Poems that I liked: "Pre-amphibian," "Backdrop addresses cowboy," "Paths and thingscape," "The immigrants," "Dream 1: the bush garden," "The dreams of the other children," "The double voice," "Daguerreotype taken in old age," "Three desk objects," "Woman Skating," "Carrying food home in winter," "This is a mistake," "I see you," "You are happy," "Rat song," "Song of the worms," "Circe/Mud Poems," "Late August," "Burned space," "The woman who could not live with her faulty heart," "Five poems for grandmothers," "Two-headed poems," "Nasturtium," "True stories," "Landcrab I," "Postcard," "Torture," "French colonial," "Earth," "Variations on the word sleep," "Mushrooms," "High summer," "Lesson on snakes," "The blue snake," "The words continue their journey," "Heart test with an echo chamber," "Sumacs."

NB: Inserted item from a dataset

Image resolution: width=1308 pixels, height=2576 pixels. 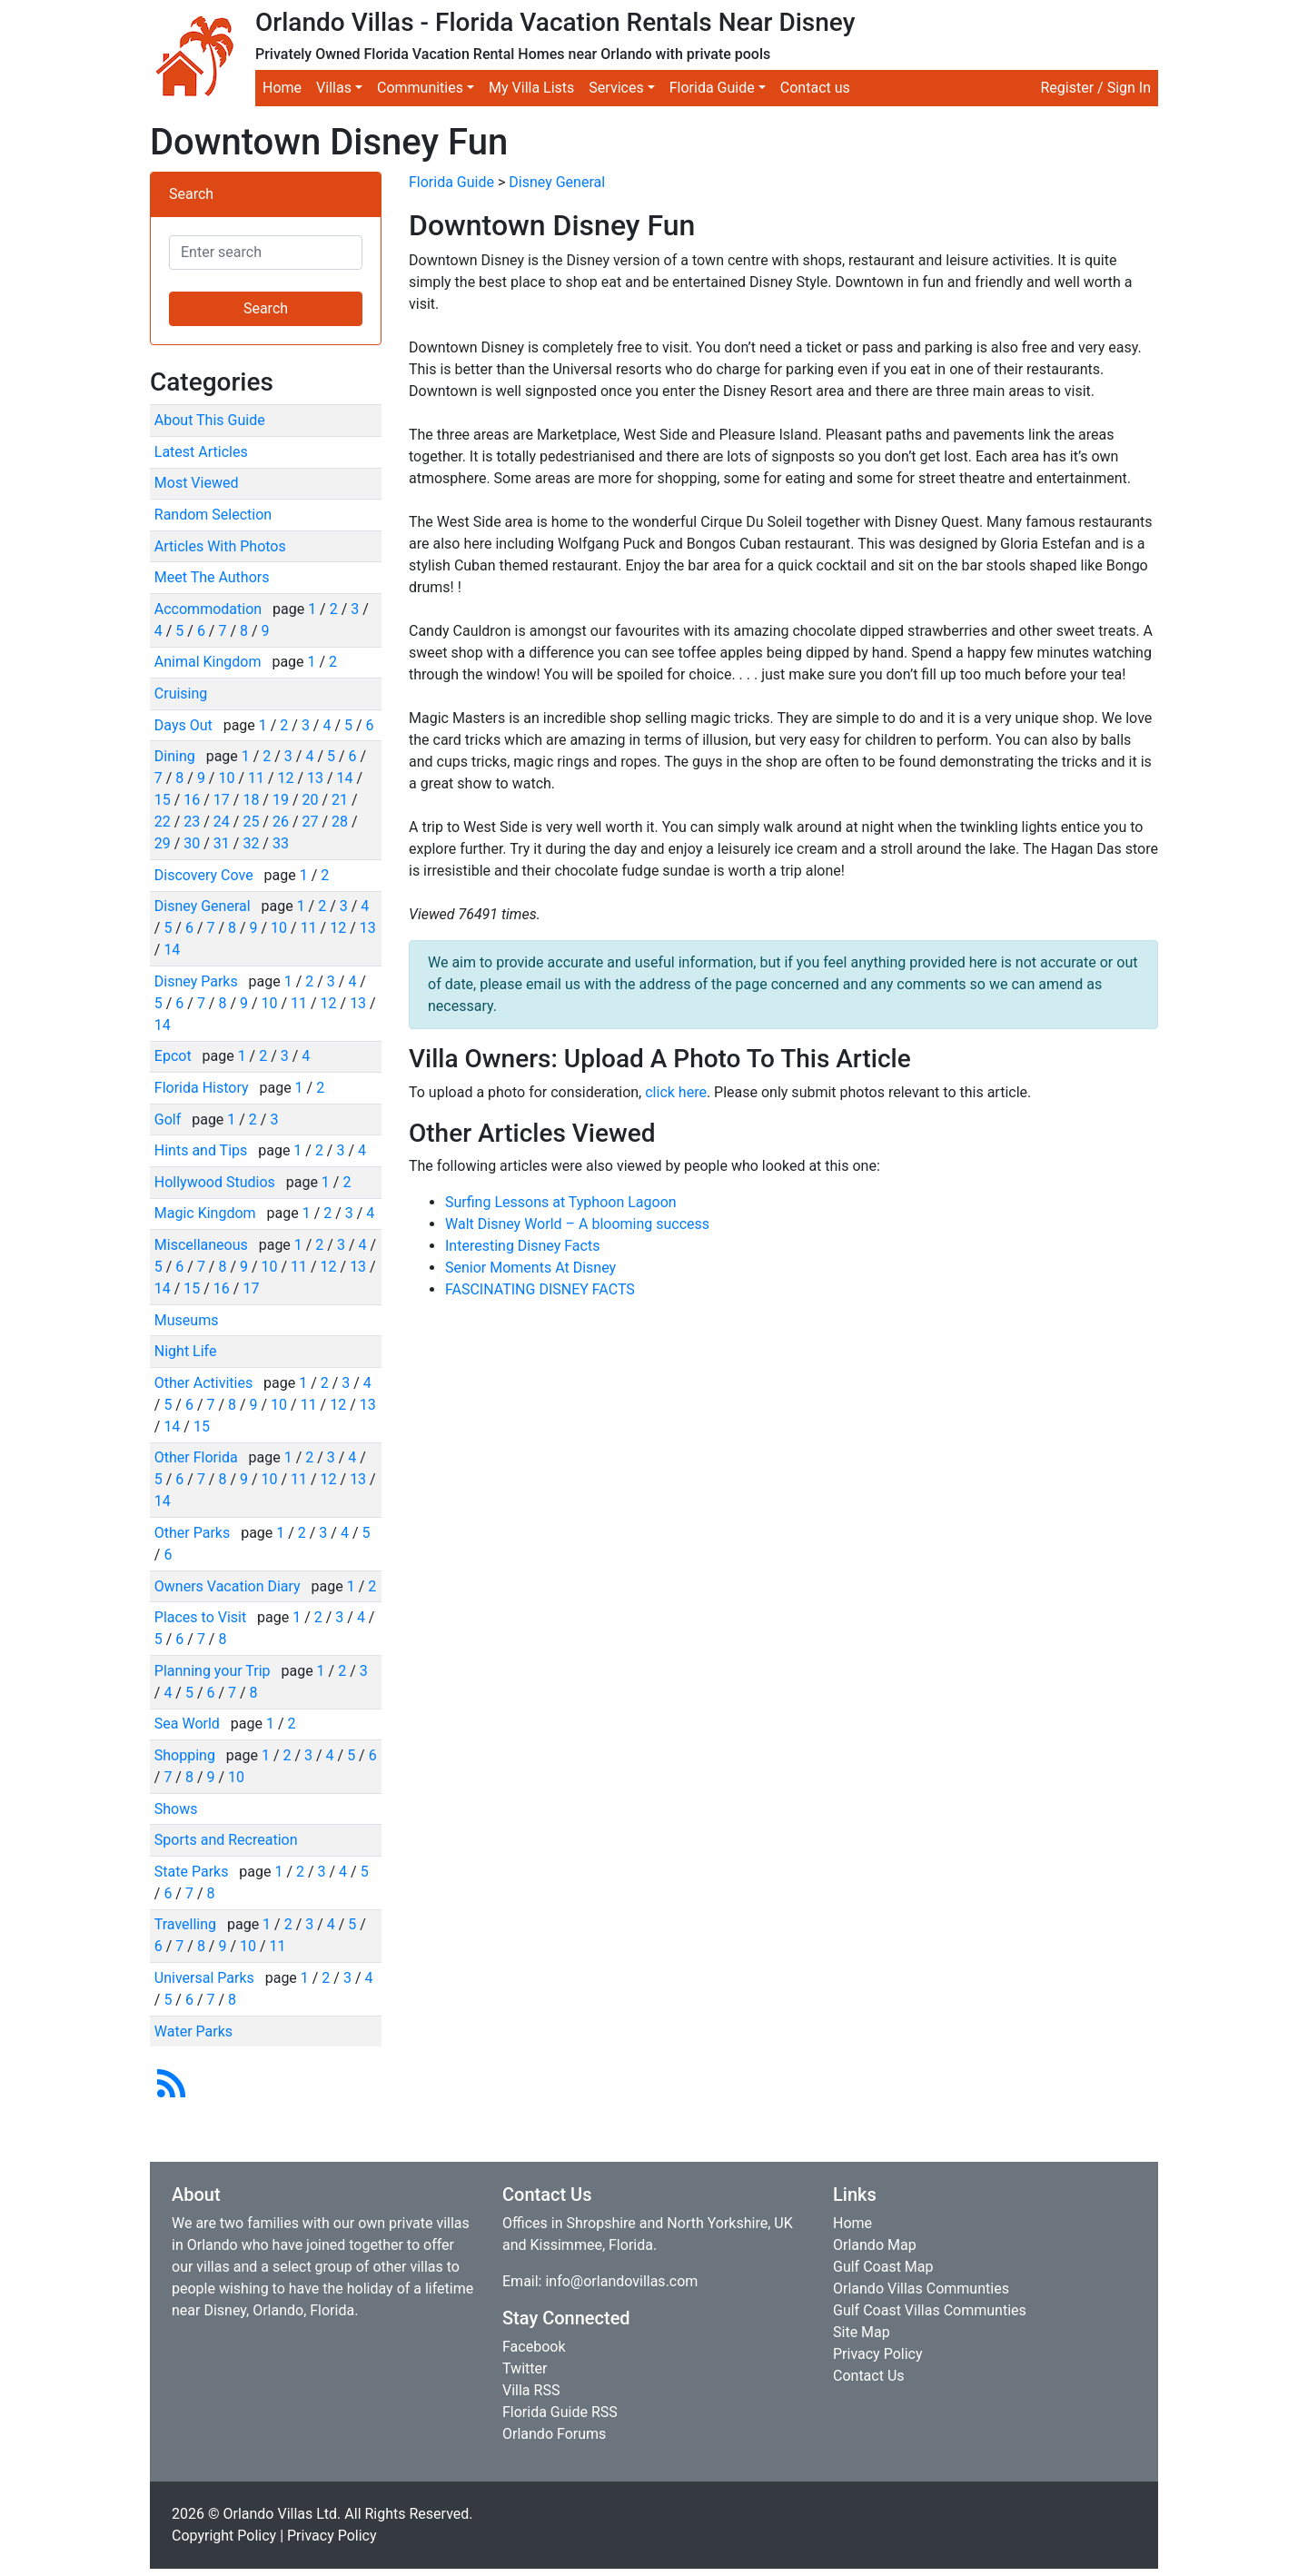 I want to click on 23, so click(x=191, y=821).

As a Canadian, I grew up reading Margaret Atwood's amazing poetry and early novels, Surfacing, and Edible Woman. I'm not as much a fan of her later, more unwieldy stories, but these two, and her poetry are startling in their simplicity and an intimate look at a woman struggling to find her place in the feminist years of the 60's and 70's. Even if you're not an Atwood fan, check out these two books, and her early poetry.
I do like Atwood very much and her early poems are able to provide a glimpse into who she has become as a writer. She is one of the best writers out there and you can see this genius emerging in her earliest verse.